An analysis of memory bloat in Active Record 5.2

Current patterns in Active Record lead to enormous amounts of resource usage. Here is an analysis of Rails 5.2

One of the very noble goals the Ruby community which is being spearheaded by Matz is the Ruby 3x3 plan. The idea is that using large amounts of modern optimizations we can make Ruby the interpreter 3 times faster. It is an ambitious goal, which is notable and inspiring. This “movement” has triggered quite a lot of interesting experiments in Ruby core, including a just-in-time compiler and action around reducing memory bloat out-of-the-box. If Ruby gets faster and uses less memory, then everyone gets free performance, which is exactly what we all want.

A big problem though is that there is only so much magic a faster Ruby can achieve. A faster Ruby is not going to magically fix a “bubble sort” hiding deep in your code. Active Record has tons of internal waste that ought to be addressed which could lead to the vast majority of Ruby applications in the wild getting a lot faster.

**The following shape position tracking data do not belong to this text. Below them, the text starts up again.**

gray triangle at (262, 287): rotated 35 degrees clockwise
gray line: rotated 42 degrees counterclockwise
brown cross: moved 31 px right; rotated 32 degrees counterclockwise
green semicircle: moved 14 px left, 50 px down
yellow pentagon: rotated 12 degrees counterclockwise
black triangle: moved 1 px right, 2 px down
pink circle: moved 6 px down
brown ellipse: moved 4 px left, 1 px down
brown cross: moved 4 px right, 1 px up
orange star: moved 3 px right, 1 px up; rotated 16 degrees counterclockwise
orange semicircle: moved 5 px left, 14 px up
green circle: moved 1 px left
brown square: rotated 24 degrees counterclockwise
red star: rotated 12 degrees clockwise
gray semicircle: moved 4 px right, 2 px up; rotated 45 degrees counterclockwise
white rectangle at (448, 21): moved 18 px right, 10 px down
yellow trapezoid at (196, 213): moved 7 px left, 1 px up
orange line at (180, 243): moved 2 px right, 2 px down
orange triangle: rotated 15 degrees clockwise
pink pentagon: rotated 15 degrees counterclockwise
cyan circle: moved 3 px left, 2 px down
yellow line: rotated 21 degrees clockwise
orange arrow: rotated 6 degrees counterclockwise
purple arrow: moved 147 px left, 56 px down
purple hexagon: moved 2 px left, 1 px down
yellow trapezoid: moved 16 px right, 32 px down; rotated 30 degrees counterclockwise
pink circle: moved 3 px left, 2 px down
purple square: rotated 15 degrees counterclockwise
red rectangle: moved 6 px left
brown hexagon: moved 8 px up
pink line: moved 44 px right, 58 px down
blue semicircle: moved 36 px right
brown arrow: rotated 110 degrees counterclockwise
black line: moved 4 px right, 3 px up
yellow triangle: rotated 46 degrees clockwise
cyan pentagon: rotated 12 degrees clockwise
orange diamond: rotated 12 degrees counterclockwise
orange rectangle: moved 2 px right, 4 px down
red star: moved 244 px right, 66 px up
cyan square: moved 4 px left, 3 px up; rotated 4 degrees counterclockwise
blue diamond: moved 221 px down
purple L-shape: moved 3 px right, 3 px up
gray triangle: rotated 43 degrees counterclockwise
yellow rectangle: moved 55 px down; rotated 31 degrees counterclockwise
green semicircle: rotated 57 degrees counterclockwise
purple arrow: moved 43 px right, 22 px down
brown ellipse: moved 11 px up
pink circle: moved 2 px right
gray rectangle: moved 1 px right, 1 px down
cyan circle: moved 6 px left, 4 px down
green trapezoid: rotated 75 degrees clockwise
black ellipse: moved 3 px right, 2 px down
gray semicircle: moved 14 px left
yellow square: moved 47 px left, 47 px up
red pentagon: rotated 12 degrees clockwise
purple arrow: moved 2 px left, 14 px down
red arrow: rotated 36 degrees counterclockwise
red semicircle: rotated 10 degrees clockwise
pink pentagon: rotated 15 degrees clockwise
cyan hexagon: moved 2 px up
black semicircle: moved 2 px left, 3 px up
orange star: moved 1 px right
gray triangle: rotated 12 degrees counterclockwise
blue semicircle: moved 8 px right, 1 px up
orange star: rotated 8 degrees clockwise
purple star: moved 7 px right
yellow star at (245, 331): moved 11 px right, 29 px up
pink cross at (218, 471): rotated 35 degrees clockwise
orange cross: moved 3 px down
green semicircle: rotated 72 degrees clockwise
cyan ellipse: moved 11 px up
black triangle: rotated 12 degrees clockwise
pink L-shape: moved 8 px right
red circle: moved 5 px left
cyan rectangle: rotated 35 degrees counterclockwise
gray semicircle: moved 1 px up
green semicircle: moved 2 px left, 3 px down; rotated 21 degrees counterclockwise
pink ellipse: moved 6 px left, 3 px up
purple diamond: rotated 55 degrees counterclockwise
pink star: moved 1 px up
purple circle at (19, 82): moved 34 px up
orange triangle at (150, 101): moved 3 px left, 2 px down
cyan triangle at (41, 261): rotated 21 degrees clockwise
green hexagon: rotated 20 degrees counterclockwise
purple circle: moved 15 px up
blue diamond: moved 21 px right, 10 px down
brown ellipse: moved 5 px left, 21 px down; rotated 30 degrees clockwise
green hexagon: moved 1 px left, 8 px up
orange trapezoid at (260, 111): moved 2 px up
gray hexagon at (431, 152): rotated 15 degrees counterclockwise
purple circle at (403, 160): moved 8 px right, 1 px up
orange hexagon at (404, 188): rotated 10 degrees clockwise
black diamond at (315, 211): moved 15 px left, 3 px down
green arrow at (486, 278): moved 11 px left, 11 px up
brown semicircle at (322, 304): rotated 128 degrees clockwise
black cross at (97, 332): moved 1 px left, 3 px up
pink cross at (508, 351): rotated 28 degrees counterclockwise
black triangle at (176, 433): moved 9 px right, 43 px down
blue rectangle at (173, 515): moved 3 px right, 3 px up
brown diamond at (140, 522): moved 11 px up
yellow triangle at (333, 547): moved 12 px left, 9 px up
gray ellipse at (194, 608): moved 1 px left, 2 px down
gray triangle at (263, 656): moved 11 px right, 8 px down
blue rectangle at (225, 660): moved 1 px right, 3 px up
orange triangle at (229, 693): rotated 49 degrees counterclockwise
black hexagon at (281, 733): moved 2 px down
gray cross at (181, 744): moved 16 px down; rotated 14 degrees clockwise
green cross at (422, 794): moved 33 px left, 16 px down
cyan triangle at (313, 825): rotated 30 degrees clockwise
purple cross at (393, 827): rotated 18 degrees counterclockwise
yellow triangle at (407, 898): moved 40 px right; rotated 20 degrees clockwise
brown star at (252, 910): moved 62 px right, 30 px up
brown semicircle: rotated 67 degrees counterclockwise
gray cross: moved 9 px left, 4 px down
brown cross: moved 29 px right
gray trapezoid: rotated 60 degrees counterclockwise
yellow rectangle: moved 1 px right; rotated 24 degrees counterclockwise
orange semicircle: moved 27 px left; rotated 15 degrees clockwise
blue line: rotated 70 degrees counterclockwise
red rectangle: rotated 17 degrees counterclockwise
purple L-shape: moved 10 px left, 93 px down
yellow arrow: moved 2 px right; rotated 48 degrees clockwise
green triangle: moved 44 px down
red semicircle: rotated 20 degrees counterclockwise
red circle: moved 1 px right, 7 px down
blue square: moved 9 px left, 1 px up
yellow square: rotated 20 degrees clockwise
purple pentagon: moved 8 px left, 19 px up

Rails is the largest consumer of Ruby after all and Rails is underpinned by Active Record.

Sadly, Active Record performance has not gotten much better since the days of Rails 2, in fact in quite a few cases it got slower or a lot slower.

Active Record is very wasteful

I would like to start off with a tiny example:

Say I have a typical 30 column table containing Topics.

If I run the following, how much will Active Record allocate?

a = []
Topic.limit(1000).each do |u|
   a << u.id
end

Total allocated: 3835288 bytes (26259 objects)

Compare this to an equally inefficient “raw version”.

sql = -"select * from topics limit 1000"
ActiveRecord::Base.connection.raw_connection.async_exec(sql).column_values(0)

Total allocated: 8200 bytes (4 objects)

This amount of waste is staggering, it translates to deadly combo:

Extreme levels of memory usage

and

Slower performance

But … that is really bad Active Record!

An immediate gut reaction here is that I am “cheating” and writing “slow” Active Record code, and comparing it to mega optimized raw code.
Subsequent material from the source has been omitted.